▶ **TASK GOAL**
Go through the entries below and say how many lines hold the word "Shared". Nothing else is needed.

Rendered page images:
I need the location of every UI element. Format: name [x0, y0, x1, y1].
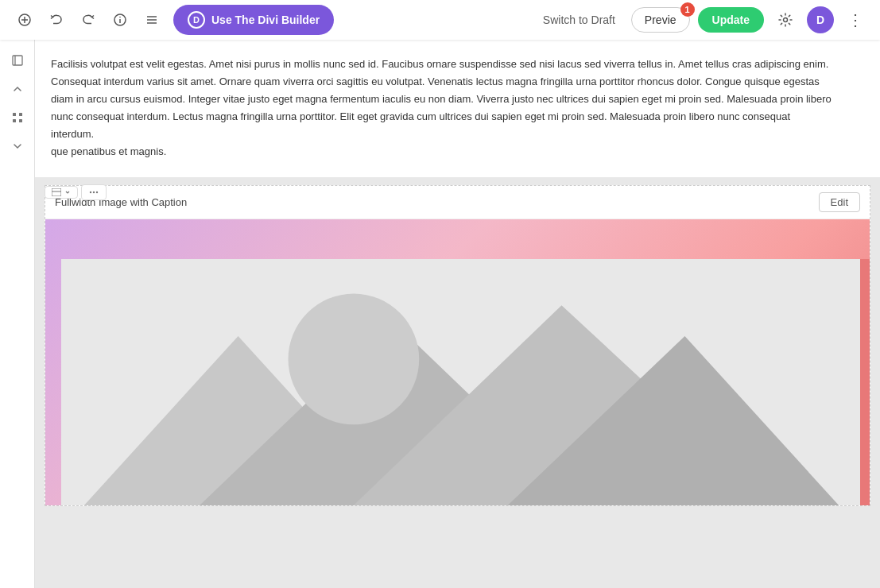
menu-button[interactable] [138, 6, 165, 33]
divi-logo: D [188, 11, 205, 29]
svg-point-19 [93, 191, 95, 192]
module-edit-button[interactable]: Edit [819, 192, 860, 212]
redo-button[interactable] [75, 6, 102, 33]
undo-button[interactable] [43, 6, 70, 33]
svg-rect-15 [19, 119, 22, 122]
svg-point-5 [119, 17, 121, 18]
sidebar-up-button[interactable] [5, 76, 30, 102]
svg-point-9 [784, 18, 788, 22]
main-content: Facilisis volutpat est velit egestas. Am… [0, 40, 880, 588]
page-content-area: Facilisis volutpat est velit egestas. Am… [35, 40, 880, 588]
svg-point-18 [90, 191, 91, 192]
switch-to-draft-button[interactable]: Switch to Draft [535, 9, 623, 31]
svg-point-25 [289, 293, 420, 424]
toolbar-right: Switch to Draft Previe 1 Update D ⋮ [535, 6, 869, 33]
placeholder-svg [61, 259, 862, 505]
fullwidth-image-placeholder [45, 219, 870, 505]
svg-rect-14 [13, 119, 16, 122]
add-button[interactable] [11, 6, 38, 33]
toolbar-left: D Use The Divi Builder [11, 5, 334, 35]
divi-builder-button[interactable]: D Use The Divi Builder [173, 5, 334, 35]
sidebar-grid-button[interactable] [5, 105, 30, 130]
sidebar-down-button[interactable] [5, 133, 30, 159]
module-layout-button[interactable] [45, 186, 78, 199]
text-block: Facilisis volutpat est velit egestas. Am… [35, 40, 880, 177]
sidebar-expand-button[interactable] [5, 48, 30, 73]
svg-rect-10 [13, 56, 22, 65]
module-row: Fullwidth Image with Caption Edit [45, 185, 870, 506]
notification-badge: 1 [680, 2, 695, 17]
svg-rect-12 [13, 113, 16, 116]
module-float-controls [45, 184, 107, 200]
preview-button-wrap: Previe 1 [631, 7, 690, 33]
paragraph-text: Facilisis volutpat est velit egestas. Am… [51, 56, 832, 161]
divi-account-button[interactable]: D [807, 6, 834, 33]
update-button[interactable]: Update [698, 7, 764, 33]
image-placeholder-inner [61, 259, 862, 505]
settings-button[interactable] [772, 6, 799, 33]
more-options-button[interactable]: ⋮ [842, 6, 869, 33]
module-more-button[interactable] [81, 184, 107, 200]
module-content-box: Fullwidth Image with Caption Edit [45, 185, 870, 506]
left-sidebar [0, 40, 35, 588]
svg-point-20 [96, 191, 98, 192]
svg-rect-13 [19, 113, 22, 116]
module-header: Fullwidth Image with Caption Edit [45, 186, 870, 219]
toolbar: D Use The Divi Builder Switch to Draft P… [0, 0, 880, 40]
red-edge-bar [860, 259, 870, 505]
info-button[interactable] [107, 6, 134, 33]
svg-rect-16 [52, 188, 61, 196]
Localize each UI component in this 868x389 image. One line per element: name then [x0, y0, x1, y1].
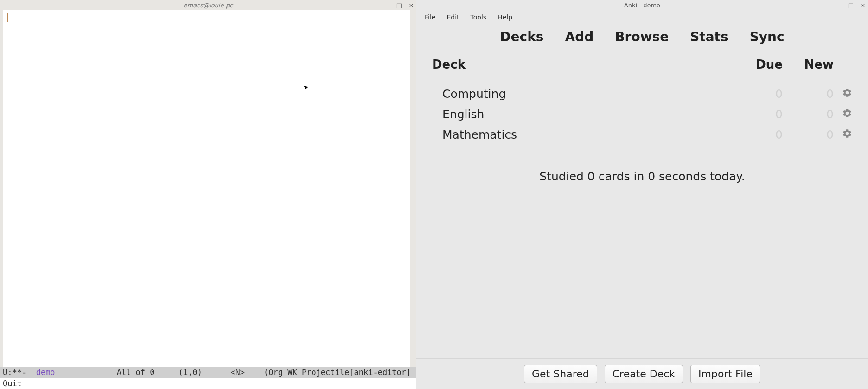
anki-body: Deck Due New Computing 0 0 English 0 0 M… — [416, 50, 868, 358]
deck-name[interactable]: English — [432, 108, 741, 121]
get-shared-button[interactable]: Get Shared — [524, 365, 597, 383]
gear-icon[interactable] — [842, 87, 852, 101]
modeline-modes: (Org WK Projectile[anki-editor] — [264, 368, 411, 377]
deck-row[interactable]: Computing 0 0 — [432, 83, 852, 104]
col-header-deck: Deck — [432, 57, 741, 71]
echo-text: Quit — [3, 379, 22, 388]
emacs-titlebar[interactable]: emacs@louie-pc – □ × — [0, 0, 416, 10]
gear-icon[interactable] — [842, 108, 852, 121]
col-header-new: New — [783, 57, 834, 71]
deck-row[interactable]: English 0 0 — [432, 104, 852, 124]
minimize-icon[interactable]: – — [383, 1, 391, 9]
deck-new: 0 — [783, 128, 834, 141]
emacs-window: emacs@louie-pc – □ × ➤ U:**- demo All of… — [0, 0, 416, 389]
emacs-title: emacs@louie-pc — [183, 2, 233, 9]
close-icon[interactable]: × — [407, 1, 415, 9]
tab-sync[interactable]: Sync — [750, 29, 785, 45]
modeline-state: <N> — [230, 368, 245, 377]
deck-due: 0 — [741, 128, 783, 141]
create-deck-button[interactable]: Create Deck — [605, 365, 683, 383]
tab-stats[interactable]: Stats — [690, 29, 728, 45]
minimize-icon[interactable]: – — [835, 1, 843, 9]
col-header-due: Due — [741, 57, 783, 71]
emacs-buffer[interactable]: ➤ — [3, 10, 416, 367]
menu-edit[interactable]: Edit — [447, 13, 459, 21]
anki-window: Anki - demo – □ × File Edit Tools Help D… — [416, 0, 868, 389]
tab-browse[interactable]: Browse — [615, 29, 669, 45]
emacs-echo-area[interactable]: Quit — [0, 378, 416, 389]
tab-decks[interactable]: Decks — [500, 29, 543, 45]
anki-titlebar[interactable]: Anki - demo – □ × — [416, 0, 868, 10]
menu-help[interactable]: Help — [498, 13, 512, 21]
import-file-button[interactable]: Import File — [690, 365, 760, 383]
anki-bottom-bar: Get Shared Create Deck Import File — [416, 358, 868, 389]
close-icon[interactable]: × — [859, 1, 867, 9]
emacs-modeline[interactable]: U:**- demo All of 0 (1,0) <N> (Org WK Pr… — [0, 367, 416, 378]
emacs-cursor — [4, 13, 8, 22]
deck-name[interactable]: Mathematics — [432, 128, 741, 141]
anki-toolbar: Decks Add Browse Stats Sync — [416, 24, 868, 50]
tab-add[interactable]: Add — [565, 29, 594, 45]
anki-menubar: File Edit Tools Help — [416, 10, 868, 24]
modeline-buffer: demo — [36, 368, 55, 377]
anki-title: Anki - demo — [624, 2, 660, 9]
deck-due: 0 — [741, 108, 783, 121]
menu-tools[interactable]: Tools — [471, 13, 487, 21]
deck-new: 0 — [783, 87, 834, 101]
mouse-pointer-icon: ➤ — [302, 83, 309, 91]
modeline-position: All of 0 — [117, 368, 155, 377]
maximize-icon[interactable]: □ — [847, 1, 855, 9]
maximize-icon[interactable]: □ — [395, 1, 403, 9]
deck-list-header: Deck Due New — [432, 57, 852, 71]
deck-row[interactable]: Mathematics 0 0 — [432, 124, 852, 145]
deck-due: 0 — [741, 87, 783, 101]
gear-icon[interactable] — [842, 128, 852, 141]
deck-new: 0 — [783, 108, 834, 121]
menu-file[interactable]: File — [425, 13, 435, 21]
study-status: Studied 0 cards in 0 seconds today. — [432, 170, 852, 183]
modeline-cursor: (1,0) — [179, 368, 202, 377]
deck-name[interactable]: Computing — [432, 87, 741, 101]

▶ **RESULT OF THE TASK**
2